Worst case: all your keys have exactly the same hash, so you just have one big long linked list of size n. Then the complexity class is \Theta(n).

In the worst case, hashing sucks. But normally, it works really well, because of randomization.

Note: see Theta versus Big O for a discussion of when to use \Theta( f(N) ) versus O( f(N) ).

Expected length of chain

Analysis: What is the expected length of a chain of hashed items, if we have n keys and m slots?

Don't overthink this! The expected length of a chain of hashed items assumes you have a good hash function, so it assumes a perfectly uniform distribution of n items into m slots. So each of the m slots gets n/m.

The probability of one key going into one slot is 1/m. The probability of each key is independent. Each slot gets a 1/m chance of receiving the ith key, so they see a probability of getting a key of (1/m) + (1/m) + (1/m) + (1/m) + ...

This is something we want to control. We call this the load factor.

The runtime of retrieving all the keys from a slot therefore becomes (n/m), so if m = \Theta(n) we can say that retrieval is \Theta(1)

More correctly, retrieval is \Theta(1 + \lambda) where lambda is the load factor

Simple uniform hashing

Simple uniform hashing is basically the hashing equivalent of the assumption that running any single operation has a constant O(1) cost. It makes big O analysis easier. Likewise, to analyze the performance of chaining, we want to be able to use simple uniform hashing to simplify analysis.

This gives us an average case. If we assume anything less than uniform, we end up with worse- to worst-case scenarios.

Good hash functions (compression functions)

Most common:

  • Division method
  • Multiplication method
  • MAD (multiply-and-divide) method/Universal hashing

Division method:

h(k) = k \mod m

We require m to be prime to minimize collisions, and be far from powers of 2 or 10 (more commonly occurring)

Multiplication method:

h(k) = a k \mod 2^w > > (w-r)

w bit machine. right arrows mean shift it right (w-r) bits.

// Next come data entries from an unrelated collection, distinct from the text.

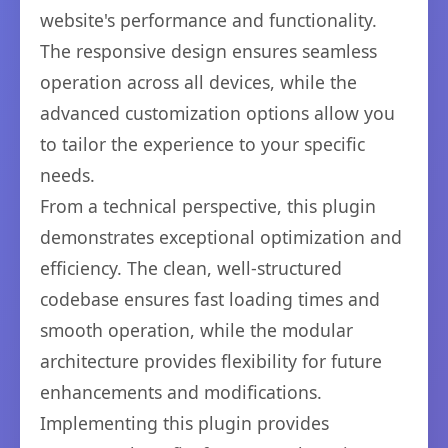
website's performance and functionality.
The responsive design ensures seamless
operation across all devices, while the
advanced customization options allow you
to tailor the experience to your specific
needs.
From a technical perspective, this plugin
demonstrates exceptional optimization and
efficiency. The clean, well-structured
codebase ensures fast loading times and
smooth operation, while the modular
architecture provides flexibility for future
enhancements and modifications.
Implementing this plugin provides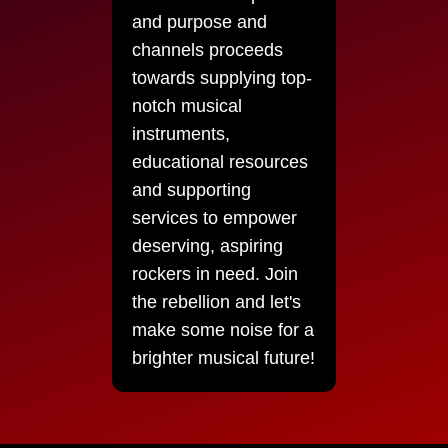
and purpose and
channels proceeds
towards supplying top-
notch musical
instruments,
educational resources
and supporting
services to empower
deserving, aspiring
rockers in need. Join
the rebellion and let's
make some noise for a
brighter musical future!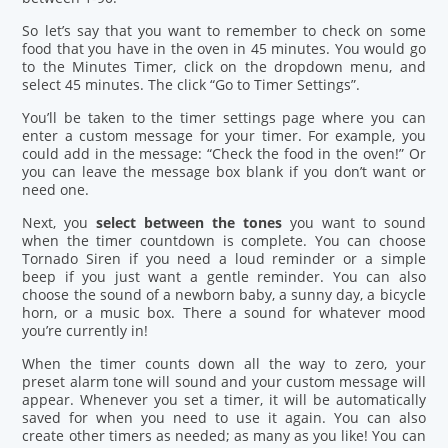
So let’s say that you want to remember to check on some
food that you have in the oven in 45 minutes. You would go
to the Minutes Timer, click on the dropdown menu, and
select 45 minutes. The click “Go to Timer Settings”.
You’ll be taken to the timer settings page where you can
enter a custom message for your timer. For example, you
could add in the message: “Check the food in the oven!” Or
you can leave the message box blank if you don’t want or
need one.
Next, you
select between the tones
you want to sound
when the timer countdown is complete. You can choose
Tornado Siren if you need a loud reminder or a simple
beep if you just want a gentle reminder. You can also
choose the sound of a newborn baby, a sunny day, a bicycle
horn, or a music box. There a sound for whatever mood
you’re currently in!
When the timer counts down all the way to zero, your
preset alarm tone will sound and your custom message will
appear. Whenever you set a timer, it will be automatically
saved for when you need to use it again. You can also
create other timers as needed; as many as you like! You can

MAD Method/Universal hashing:

Map a key to:

h(k) = \left( (ak + b) \mod p \right) \mod m

where a and b are integers chosen at random from interval 0 to p-1, p is a prime number larger than N.

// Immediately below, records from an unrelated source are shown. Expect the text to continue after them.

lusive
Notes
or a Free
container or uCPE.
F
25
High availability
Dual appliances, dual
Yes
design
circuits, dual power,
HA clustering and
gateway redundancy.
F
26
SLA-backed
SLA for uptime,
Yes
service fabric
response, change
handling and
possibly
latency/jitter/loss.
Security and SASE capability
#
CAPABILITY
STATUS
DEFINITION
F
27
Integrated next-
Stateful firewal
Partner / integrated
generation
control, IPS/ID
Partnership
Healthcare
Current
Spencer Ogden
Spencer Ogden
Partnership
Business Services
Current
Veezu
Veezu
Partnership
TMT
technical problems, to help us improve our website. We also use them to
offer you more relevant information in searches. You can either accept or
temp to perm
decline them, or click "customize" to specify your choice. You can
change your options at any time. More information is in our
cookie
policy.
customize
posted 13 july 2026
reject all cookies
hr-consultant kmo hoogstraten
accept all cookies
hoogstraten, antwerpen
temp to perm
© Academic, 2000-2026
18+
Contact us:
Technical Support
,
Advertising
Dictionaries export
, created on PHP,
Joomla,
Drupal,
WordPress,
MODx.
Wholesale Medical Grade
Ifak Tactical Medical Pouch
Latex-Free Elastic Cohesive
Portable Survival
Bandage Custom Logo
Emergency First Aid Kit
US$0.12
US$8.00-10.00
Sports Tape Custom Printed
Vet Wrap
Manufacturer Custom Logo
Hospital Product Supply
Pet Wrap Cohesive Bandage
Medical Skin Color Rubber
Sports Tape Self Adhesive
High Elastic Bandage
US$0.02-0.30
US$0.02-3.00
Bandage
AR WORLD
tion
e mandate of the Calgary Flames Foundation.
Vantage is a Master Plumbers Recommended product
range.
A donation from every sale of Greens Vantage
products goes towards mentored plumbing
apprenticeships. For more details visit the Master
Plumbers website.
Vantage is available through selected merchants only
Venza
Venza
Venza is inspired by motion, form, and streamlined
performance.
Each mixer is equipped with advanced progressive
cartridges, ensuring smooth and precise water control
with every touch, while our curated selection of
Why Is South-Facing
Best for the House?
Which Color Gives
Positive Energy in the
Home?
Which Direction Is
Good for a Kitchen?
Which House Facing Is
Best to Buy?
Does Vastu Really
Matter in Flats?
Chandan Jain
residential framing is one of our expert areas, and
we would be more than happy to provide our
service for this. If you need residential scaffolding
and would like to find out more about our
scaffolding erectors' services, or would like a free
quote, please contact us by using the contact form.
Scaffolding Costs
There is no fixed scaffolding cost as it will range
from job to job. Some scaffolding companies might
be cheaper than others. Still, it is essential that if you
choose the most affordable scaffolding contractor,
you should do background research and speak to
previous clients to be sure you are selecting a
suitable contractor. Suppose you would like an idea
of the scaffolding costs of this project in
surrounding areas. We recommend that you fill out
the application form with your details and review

For the worst case keys, k1 != k2,

Pr \left( h(k_1) = h(k_2) \right) = \frac{1}{m}


We implement a chained collision handling hash table here: link:

In this particular implementation, we did not, strictly speaking, follow the "traditional" chained hash table by using a linked list to store items in different buckets - instead, we used the UnsortedArrayMap class, which is basically (internally) an ArrayList of MapItem objects (which are the key-value pairs that the map stores).